> [Task to carry out]
Leave the images aside and output every entry exactly.

*** Opening Data to use ***

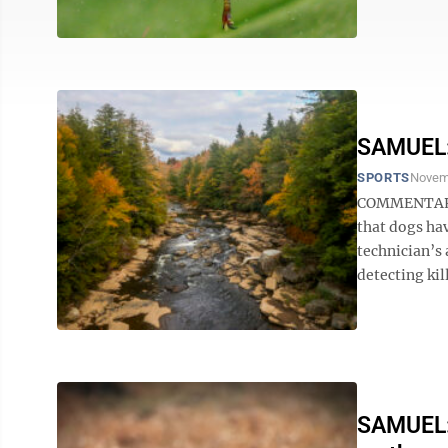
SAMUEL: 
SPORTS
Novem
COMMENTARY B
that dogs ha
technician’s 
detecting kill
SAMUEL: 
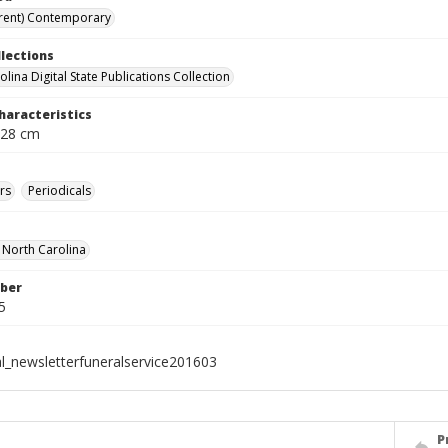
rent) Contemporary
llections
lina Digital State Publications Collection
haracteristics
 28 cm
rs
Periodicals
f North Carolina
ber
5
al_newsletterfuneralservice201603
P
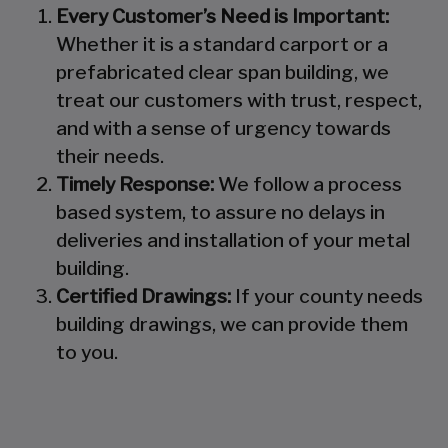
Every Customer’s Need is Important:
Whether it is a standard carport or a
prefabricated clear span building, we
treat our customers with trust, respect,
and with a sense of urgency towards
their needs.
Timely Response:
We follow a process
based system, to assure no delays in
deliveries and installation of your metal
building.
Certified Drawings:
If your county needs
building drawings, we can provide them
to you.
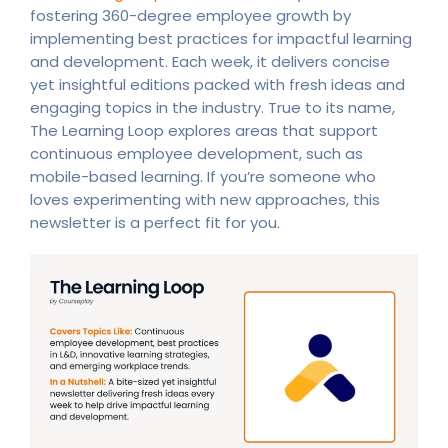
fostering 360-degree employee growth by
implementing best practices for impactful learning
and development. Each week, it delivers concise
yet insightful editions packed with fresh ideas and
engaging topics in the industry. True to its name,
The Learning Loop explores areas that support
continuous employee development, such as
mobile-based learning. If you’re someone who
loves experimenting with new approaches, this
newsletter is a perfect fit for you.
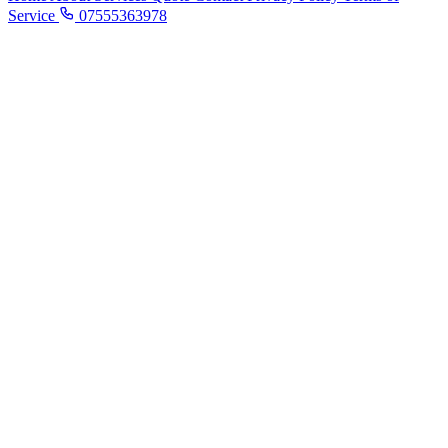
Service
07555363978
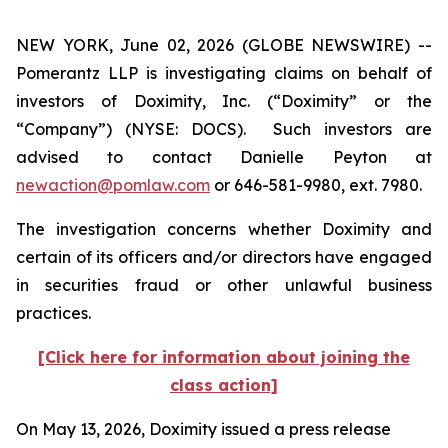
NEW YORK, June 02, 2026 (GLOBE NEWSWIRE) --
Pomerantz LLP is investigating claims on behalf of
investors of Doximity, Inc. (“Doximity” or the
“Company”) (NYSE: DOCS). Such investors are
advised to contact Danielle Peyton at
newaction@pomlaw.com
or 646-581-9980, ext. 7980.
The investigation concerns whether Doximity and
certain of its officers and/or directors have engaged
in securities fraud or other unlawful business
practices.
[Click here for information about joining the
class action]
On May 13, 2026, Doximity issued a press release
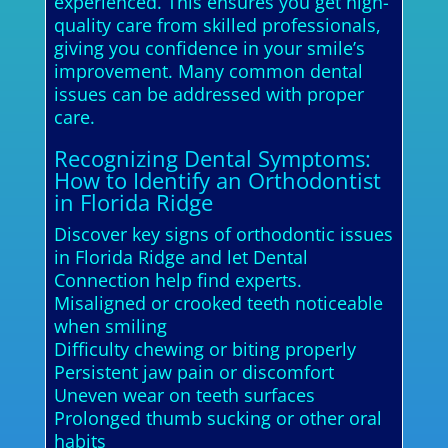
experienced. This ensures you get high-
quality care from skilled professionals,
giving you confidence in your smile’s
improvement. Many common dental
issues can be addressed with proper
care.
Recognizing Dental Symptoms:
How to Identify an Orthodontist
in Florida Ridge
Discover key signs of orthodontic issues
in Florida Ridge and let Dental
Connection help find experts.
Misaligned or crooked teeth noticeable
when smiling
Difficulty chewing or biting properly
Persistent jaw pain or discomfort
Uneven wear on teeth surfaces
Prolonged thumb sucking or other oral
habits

*** Closing Data to use ***

> [Answer box]
SAMUEL: 
SPORTS
Novem
COMMENTARY B
that dogs ha
technician’s 
detecting kill
SAMUEL: 
rent) Contemporary
llections
lina Digital State Publications Collection
haracteristics
 28 cm
rs
Periodicals
f North Carolina
ber
5
al_newsletterfuneralservice201603
P
Every Customer’s Need is Important:
Whether it is a standard carport or a
prefabricated clear span building, we
treat our customers with trust, respect,
and with a sense of urgency towards
their needs.
Timely Response:
We follow a process
based system, to assure no delays in
deliveries and installation of your metal
building.
Certified Drawings:
If your county needs
building drawings, we can provide them
to you.
fostering 360-degree employee growth by
implementing best practices for impactful learning
and development. Each week, it delivers concise
yet insightful editions packed with fresh ideas and
engaging topics in the industry. True to its name,
The Learning Loop explores areas that support
continuous employee development, such as
mobile-based learning. If you’re someone who
loves experimenting with new approaches, this
newsletter is a perfect fit for you.
Service
07555363978
NEW YORK, June 02, 2026 (GLOBE NEWSWIRE) --
Pomerantz LLP is investigating claims on behalf of
investors of Doximity, Inc. (“Doximity” or the
“Company”) (NYSE: DOCS). Such investors are
advised to contact Danielle Peyton at
newaction@pomlaw.com
or 646-581-9980, ext. 7980.
The investigation concerns whether Doximity and
certain of its officers and/or directors have engaged
in securities fraud or other unlawful business
practices.
[Click here for information about joining the
class action]
On May 13, 2026, Doximity issued a press release
experienced. This ensures you get high-
quality care from skilled professionals,
giving you confidence in your smile’s
improvement. Many common dental
issues can be addressed with proper
care.
Recognizing Dental Symptoms:
How to Identify an Orthodontist
in Florida Ridge
Discover key signs of orthodontic issues
in Florida Ridge and let Dental
Connection help find experts.
Misaligned or crooked teeth noticeable
when smiling
Difficulty chewing or biting properly
Persistent jaw pain or discomfort
Uneven wear on teeth surfaces
Prolonged thumb sucking or other oral
habits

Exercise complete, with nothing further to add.